Because surely, she must have known.

She should have seen the signs.

Should have left the first time he hit her.

Should have known he wasn’t a good choice in the first place.

And if she knew of the danger and the risk, why didn’t she just leave?

Staying in the relationship was foolish.

Everyone knew he was going to hurt her.  She knew it herself.

If we’re really honest, she was asking for it.

It was expected, inevitable. It didn’t come as a shock.

So really, she only has herself to blame.

And if she has herself to blame, he’s not really such a bad guy after all, is he? 

Is that the thinking behind this government’s lack of urgency?

I have no doubt that this misogynistic brand of thinking is lurking, denied, in the murky patriarchy of government, and the bowels of authority.

Or maybe the apathy is because domestic violence and sexually motivated violence really only terrorises one half of the population – the half that holds fewer seats in Parliament and occupies fewer seats around Board room tables.  The less important half.
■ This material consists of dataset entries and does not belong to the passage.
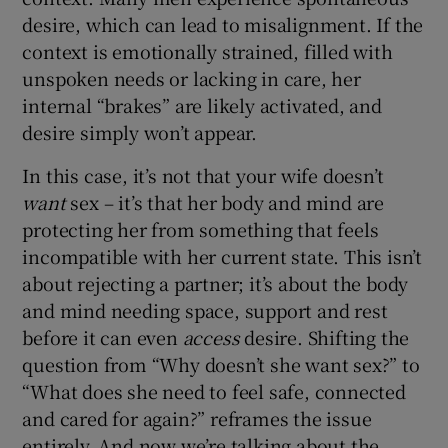
desire, which can lead to misalignment. If the
context is emotionally strained, filled with
unspoken needs or lacking in care, her
internal “brakes” are likely activated, and
desire simply won’t appear.
In this case, it’s not that your wife doesn’t
want
sex – it’s that her body and mind are
protecting her from something that feels
incompatible with her current state. This isn’t
about rejecting a partner; it’s about the body
and mind needing space, support and rest
before it can even
access
desire. Shifting the
question from “Why doesn’t she want sex?” to
“What does she need to feel safe, connected
and cared for again?” reframes the issue
entirely. And now we’re talking about the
Hot fury burns in my gut. When will enough be enough?

Leadership and action to condemn this plague and prevent the loss of lives, must come from the top.

When will our government respect women?  When will our government care enough to intervene against the plague of femicide in this country?

Scott Morrison speaks of needing to prevent the radicalisation of Islamic boys.

What we need is action to prevent the radicalisation of all boys against girls and women, so that women no longer need to live in terror.

And to do that, we need more women in leadership positions, to make decisions about the safety of all Australians, not just the safety of men.  We need female leaders to stand up for women, because our male leaders sure as hell aren’t.


 References:

Cullen P, Vaughan G, Li Z, et al.  2018. PW 1809 Counting dead women: a review of intimate-partner femicide in Australia.  

Destroy the Joint 2018.  Counting Dead Women Australia 2018 – violence against women in Australia, Destroy the Joint, Australia.

Destroy the Joint 2019.  Counting Dead Women Australia 2019 – violence against women in Australia, Destroy the Joint, Australia.

SBS 2018. Deaths from terrorism fall globally as IS power fades [Online], Available at: https://www.sbs.com.au/news/deaths-from-terrorism-fall-globally-as-is-power-fades

 

 

3 thoughts on “Murder

  1. I hear you and I’m enraged and frightened, too. Things aren’t getting better, but seem to be worsening. #metoo was empowering and I really thought it might lead to change, but after our election results, and watching what’s happening in Alabama and the US right now, the world seems to be pushing back and becoming even more anti-women. I don’t understand, as sacrificing women isn’t good for any society. We are all lesser for it, men and women, our children, everyone, everywhere.

    This rage is driving my second novel—we need to write and keep writing, telling our stories. We need to keep going with our art more than ever before.

    Like

    • I couldn’t agree more, Louise and I’m uplifted by the number of strong women speaking up, unafraid of the tide. The only way we can make change is by persisting to press for change, together.